Non è da escludere. Mi pare di avere compreso che alcuni paesi già lo stiano valutando. Un problema che secondo me si porrà è l’insieme delle conseguenze dell’obbligo riguardo alle scelte individuali. Noi quando ci vacciniamo dobbiamo esprimere il consenso informato. Quando la vaccinazione diventa obbligatoria il consenso rischia di non avere più senso, perché l’obbligo non presuppone più una libertà di scelta. Diventa un trattamento sanitario obbligatorio riguardo al quale il cittadino non è chiamato a dare il proprio consenso.

Una volta introdotto l’obbligo si parla anche della necessità di indennizzi da parte dello Stato per eventuali effetti avversi.

La Corte costituzionale ha già detto che lo Stato deve provvedere a degli indennizzi, quando l’obbligo vaccinale risulti adottato sulla base di valutazione discutibili. Ora quindi si apre un fronte problematico, strettamente giuridico, che riguarda gli effetti su una scelta che non è più libera.

Si parla di una sanzione di 100 euro per i no vax. La convince?

Gli obblighi si possono imporre anche senza una sanzione, ma anche qui è una questione di ponderazione, e bisogna capire in concreto quale sanzione verrà applicata. Quanto più la sanzione è pesante tanto più l’obbligo è stringente, e ricordo che in alcuni paesi erano previste sanzioni anche penali per chi rifiutava l’obbligo.

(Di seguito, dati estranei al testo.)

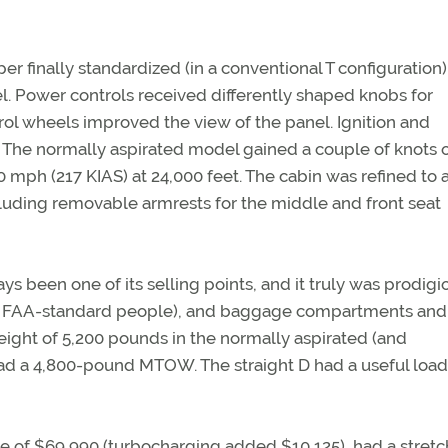
er finally standardized (in a conventional T configuration)
l. Power controls received differently shaped knobs for
rol wheels improved the view of the panel. Ignition and
l. The normally aspirated model gained a couple of knots 
0 mph (217 KIAS) at 24,000 feet. The cabin was refined to
luding removable armrests for the middle and front seat
ys been one of its selling points, and it truly was prodigi
und FAA-standard people), and baggage compartments and s
ight of 5,200 pounds in the normally aspirated (and
ad a 4,800-pound MTOW. The straight D had a useful load
ce of $69,990 (turbocharging added $10,125), had a stret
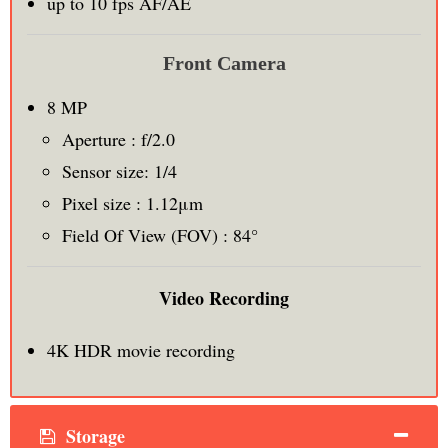
up to 10 fps AF/AE
Front Camera
8 MP
Aperture : f/2.0
Sensor size: 1/4
Pixel size : 1.12μm
Field Of View (FOV) : 84°
Video Recording
4K HDR movie recording
Storage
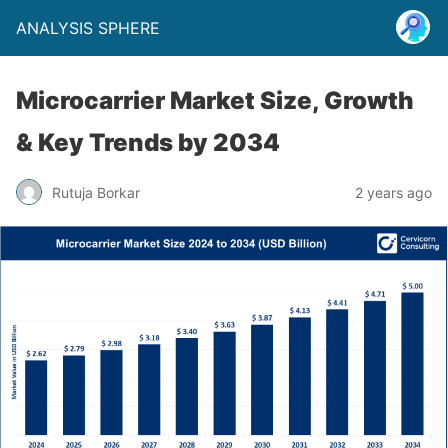
ANALYSIS SPHERE
Microcarrier Market Size, Growth
& Key Trends by 2034
Rutuja Borkar
2 years ago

Si poteva arrivare prima all’introduzione dell’obbligo?

Questo aspetto attiene alla discrezionalità e alla valutazione di ragionevolezza del legislatore. La facoltà e la raccomandazione dell’obbligo vaccinale sono scelte possibili in relazione alle esigenze che si vogliono tutelare. Il nostro governo ha ritenuto di scegliere una strada graduale e la scelta di per sé non è criticabile. Si tratta di verificare sul piano degli effetti se queste misure siano tempestive o no, ma a quel punto entriamo in una valutazione di ordine politico, più che costituzionale.